Oh, are we talking about gaming history now? Cuz I got 50 pages and several hundred sources on it.
Computer Space was the first
commercial video game. It's failure was over-exaggerated, just as Pong (the one specifically from Atari) has an over-exaggerated success attached to it. A lot of the success came in the wake of all companies, including Atari, making their own Pong clones. But yes, detour.
Brasas: Actually, since we are on a slight history detour, it's interesting to consider why sci-fi, fantasy and war dominate(d?) gaming as themes.
Mainly it was because computer scientist = NASA nerd in those days, but also because space was easy to draw. Seriously. Whilst Spacewar! had a very accurate star system and everything, most games of that ilk just used indiscriminate dots (or black void). Space Race from Atari had Asteroid fields full of lines. Sci-fi was as present as a number of themes in the VERY early days (early 70s). Fantasy started cropping up a lot more as the two communities converged on Dungeons and Dragons, then Star Wars blew up and started making waves of its own.

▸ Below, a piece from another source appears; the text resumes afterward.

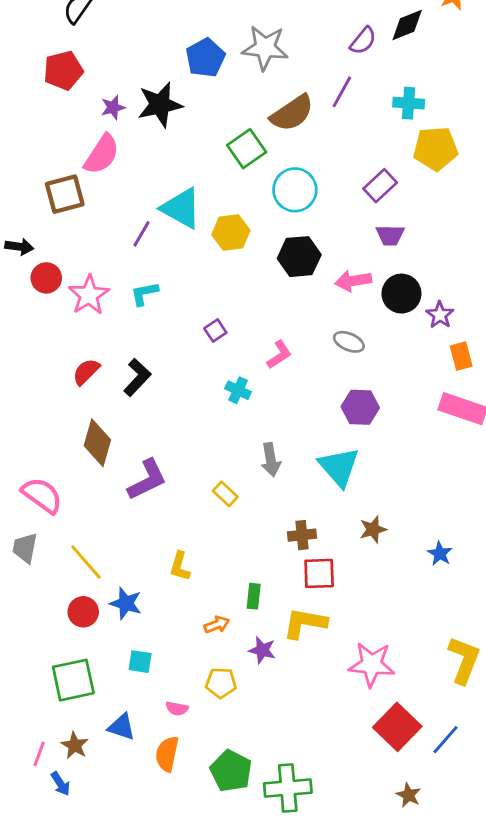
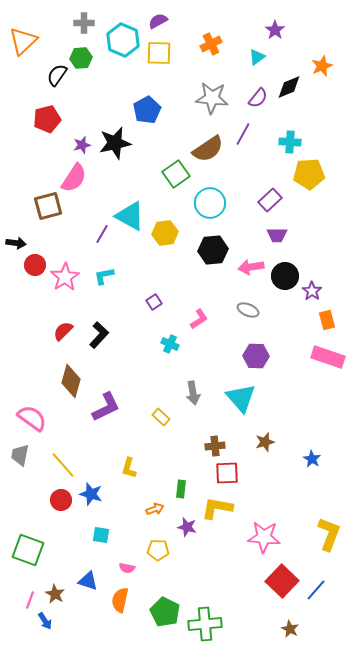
gray star: (265, 48) -> (212, 98), moved
green square: (73, 680) -> (28, 550), moved, turned 32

Brasas: Thirdly on gaming itself, the super traditional genres from the late seventies, early eighties were war games, arcades and rpgs.
Early 80s was not the "RPG era". That was late 80s, wherein Dragon Quest, Pool of Radiance, and Ultima 4 came out. The only games in town in the early 80s were Temple of Apshai, Ultima, and Wizardry, so I definitely wouldn't say it was a dominate genre. Innovative, perhaps, but not dominant.

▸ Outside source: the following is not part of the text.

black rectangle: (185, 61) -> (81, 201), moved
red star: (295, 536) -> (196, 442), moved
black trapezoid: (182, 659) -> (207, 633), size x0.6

Brasas: PS forgot about sport and simulation, but I guess that doesn't affect my points. I guess it's interesting to consider how the strategy/ action hardly applies to boardgames.

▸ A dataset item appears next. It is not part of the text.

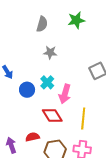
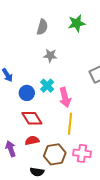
pink arrow: (65, 94) -> (65, 97), turned -30
red diamond: (52, 116) -> (32, 118), moved
yellow line: (83, 118) -> (70, 124), moved

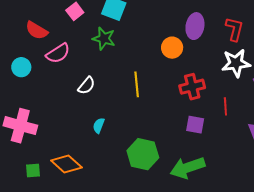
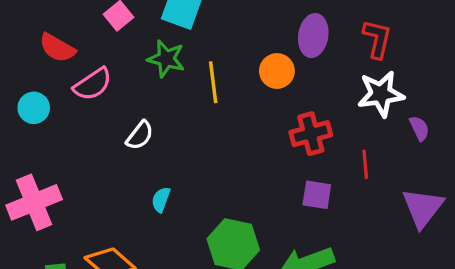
yellow line: (137, 84) -> (213, 82), moved
pink cross: (20, 126) -> (34, 202), turned -36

Simulation sort of goes with the space thing. Interests in very technical happenings. Goes all the way back to the Whirlwind computer Bouncing Ball program. Something visual and tactile for people to actually see.
But yes, back to the point of this (can't help but get involved in a vidja history tirade), the market doesn't need to shift to bring anybody in. Just do what the Marvel movies have been doing: Make the overtly nerdy traits of the medium appealing to wider audiences. Everyone saw the Avengers for a load of various reasons, none of them having to do with politically guilting people into caring about the movies. They too were standing on the shoulders of successes before them (even the Tim Burton Batman movie had fair success), but they revolutionized the way for people to engage with comics and fantasy/sci-fi elements.
The market is far from perfect. Publishers still try their worst to screw us over in various ways, but altering thematic content at the behest of moral guardians isn't going to change anything. Video games have been respectable for a long damn time, and I'm not going to be told that I'm a terrible person for being an enthusiast about them. A lot more could be done to make actual hardcore games appealing to wider demographics like Nintendo and Square somehow managed with Fire Emblem Awakening and Bravely Default, but I won't defame those games' quality because I feel that "MA MESSAGE" is more important than quality games.